El 06/06/2025 a las 22:06, Ivan Matek escribió:
On Fri, Jun 6, 2025 at 9:02 PM Joaquin M López Muñoz via Boost <boost@lists.boost.org> wrote:
Feedback welcome,
Just a general question about benchmarks, not this one in particular. If you are doing something in a loop(e.g. this one <https://github.com/joaquintides/bloom/blob/1f0f953196c8e16e1c5fd8f62e18f4883dbcd44e/benchmark/comparison_table.cpp#L161>) did you check compiler did not unroll it in one case and not in another.
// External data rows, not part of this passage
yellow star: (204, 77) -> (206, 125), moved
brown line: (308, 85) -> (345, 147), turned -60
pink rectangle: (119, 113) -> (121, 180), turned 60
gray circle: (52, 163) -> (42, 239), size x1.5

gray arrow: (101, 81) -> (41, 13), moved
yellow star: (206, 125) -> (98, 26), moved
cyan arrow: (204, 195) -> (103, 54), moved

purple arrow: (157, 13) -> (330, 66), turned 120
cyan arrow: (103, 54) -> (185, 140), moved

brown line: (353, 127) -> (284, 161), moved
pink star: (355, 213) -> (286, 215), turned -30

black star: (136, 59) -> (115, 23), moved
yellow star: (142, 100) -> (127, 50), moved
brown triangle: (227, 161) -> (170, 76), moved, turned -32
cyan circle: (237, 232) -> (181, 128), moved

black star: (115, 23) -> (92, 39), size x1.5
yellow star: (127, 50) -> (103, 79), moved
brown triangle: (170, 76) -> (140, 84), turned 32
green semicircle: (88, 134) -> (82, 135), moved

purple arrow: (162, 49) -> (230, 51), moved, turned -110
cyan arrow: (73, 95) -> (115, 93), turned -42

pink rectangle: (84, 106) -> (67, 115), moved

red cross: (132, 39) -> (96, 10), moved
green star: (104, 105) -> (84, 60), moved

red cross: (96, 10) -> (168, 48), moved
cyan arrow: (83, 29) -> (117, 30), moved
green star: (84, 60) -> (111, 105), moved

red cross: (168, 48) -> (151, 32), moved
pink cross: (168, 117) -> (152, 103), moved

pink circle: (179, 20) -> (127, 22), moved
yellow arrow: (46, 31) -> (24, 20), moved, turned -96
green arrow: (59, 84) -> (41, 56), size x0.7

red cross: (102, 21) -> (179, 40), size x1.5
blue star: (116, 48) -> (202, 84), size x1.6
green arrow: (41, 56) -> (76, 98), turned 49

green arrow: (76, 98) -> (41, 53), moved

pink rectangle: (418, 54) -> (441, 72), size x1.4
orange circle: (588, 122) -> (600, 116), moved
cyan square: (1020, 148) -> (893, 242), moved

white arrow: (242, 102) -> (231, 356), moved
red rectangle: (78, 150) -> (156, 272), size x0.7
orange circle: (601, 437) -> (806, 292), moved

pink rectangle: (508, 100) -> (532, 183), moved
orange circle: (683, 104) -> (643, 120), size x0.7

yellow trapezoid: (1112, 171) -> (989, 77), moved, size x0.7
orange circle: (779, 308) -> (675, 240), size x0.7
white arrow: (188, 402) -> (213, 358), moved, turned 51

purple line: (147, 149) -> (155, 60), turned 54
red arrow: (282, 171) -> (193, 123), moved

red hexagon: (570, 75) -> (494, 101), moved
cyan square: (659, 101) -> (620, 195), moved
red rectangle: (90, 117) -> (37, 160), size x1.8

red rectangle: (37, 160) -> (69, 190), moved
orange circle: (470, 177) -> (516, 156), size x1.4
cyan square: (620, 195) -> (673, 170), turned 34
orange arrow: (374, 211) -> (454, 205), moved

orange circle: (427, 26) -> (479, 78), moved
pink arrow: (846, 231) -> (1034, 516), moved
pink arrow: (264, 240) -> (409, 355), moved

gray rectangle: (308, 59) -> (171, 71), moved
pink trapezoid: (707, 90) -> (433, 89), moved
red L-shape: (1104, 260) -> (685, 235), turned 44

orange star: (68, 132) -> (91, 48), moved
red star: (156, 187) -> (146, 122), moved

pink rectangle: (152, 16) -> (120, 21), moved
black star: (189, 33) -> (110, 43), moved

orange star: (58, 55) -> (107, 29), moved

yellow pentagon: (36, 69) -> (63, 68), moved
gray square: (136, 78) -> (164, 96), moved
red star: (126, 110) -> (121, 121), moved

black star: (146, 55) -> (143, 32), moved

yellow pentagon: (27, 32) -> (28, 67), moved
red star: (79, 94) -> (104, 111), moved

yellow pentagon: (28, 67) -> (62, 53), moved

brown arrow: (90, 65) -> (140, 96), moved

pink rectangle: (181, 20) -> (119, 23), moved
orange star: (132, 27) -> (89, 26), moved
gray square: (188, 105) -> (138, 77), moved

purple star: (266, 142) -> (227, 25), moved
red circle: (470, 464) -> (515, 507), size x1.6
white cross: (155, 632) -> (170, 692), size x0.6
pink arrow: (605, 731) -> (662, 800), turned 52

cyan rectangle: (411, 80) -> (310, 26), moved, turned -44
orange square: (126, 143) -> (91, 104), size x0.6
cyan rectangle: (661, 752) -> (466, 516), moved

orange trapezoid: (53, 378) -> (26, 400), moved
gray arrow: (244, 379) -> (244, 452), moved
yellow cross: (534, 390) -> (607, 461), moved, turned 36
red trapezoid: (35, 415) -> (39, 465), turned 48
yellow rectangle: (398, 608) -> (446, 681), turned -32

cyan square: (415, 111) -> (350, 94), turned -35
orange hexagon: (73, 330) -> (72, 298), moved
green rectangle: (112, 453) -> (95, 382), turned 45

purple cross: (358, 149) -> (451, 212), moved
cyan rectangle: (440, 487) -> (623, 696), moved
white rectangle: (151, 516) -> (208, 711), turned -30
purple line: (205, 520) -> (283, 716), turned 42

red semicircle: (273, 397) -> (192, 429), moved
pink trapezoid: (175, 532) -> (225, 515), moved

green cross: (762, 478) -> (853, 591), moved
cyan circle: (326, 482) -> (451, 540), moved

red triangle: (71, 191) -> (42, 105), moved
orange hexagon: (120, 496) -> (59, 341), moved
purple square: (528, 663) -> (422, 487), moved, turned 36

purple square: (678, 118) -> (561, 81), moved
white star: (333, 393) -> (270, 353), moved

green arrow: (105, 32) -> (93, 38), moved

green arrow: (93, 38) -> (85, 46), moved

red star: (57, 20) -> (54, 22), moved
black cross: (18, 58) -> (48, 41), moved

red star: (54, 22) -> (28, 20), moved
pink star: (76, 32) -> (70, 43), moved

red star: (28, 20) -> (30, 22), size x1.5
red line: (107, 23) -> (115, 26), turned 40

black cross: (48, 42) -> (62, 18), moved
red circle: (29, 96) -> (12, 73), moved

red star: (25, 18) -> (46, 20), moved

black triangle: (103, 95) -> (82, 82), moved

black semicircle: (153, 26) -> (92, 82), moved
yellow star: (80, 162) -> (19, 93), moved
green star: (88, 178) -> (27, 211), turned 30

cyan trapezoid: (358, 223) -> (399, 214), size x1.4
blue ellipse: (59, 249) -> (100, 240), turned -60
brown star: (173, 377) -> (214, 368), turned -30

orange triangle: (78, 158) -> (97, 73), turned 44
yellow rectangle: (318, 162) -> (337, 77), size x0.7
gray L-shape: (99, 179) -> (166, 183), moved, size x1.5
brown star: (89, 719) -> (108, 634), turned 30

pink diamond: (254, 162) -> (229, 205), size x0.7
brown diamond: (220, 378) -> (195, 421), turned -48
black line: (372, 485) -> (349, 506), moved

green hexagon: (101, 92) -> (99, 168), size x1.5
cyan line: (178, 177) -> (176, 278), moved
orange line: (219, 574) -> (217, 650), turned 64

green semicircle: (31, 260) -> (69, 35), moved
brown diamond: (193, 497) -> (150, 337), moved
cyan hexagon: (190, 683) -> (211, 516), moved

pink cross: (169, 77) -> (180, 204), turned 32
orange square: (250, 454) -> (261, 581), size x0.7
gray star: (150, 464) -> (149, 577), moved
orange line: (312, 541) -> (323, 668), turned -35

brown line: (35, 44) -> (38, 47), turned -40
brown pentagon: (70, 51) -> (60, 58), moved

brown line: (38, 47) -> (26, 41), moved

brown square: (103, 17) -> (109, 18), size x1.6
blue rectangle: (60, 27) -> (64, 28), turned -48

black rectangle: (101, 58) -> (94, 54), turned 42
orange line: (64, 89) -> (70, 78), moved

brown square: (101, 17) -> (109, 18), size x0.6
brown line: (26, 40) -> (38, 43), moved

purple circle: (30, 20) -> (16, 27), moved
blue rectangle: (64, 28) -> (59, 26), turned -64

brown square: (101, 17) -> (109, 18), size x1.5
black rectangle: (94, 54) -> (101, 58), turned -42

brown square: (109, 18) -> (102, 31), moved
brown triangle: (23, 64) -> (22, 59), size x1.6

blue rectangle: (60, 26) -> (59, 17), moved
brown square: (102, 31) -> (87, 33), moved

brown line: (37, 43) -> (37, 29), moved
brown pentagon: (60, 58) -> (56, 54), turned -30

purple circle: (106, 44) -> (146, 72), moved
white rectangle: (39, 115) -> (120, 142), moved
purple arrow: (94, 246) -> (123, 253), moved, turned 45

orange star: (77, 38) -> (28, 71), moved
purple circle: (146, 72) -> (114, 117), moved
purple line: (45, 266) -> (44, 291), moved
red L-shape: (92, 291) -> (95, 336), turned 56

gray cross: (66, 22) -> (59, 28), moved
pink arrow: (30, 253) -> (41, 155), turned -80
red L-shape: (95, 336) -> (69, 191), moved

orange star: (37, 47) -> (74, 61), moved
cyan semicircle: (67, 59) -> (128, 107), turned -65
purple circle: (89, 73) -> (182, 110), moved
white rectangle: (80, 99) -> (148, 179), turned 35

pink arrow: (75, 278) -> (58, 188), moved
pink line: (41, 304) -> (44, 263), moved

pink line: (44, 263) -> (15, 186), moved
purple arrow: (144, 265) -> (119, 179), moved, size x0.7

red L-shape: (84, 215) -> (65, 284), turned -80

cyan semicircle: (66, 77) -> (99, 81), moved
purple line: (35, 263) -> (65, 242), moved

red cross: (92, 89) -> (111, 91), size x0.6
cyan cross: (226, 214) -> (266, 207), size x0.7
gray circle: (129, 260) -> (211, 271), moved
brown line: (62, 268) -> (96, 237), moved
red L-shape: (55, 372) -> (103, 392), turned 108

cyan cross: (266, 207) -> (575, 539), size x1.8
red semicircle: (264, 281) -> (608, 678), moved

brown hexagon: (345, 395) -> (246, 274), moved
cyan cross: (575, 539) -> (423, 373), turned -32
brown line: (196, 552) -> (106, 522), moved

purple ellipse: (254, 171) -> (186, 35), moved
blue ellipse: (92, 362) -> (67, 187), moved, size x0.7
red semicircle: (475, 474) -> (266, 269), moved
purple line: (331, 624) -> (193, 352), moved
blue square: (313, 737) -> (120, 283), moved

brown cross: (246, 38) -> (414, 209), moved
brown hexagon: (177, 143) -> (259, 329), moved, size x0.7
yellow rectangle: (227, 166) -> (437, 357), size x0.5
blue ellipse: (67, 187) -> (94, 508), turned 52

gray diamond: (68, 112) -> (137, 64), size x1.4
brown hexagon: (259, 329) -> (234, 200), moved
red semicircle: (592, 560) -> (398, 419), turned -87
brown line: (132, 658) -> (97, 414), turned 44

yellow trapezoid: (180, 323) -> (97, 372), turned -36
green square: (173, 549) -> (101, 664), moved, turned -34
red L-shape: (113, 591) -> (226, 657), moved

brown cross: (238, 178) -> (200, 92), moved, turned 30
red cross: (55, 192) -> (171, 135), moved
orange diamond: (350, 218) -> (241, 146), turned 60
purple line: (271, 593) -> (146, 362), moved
You might say this is "natural" in a sense you did not tell compiler to unroll or not unroll the loop, but I would disagree partially since in real code it is unlikely that people will always iterate over an array of contiguous data, in real code they might get some data parse it, then do one lookup, get more data, parse it, do one lookup... I am not saying this is likely to happen, but may be worth checking. because long time ago I was playing around with benchmarking some hash map code and "weird" results that did not made sense were caused because compiler unrolled loop in one case, and not in another. After I did #pragma <https://releases.llvm.org/4.0.0/tools/clang/docs/AttributeReference.html#pragma-unroll-pragma-nounroll> to disable loop unrolling results made sense.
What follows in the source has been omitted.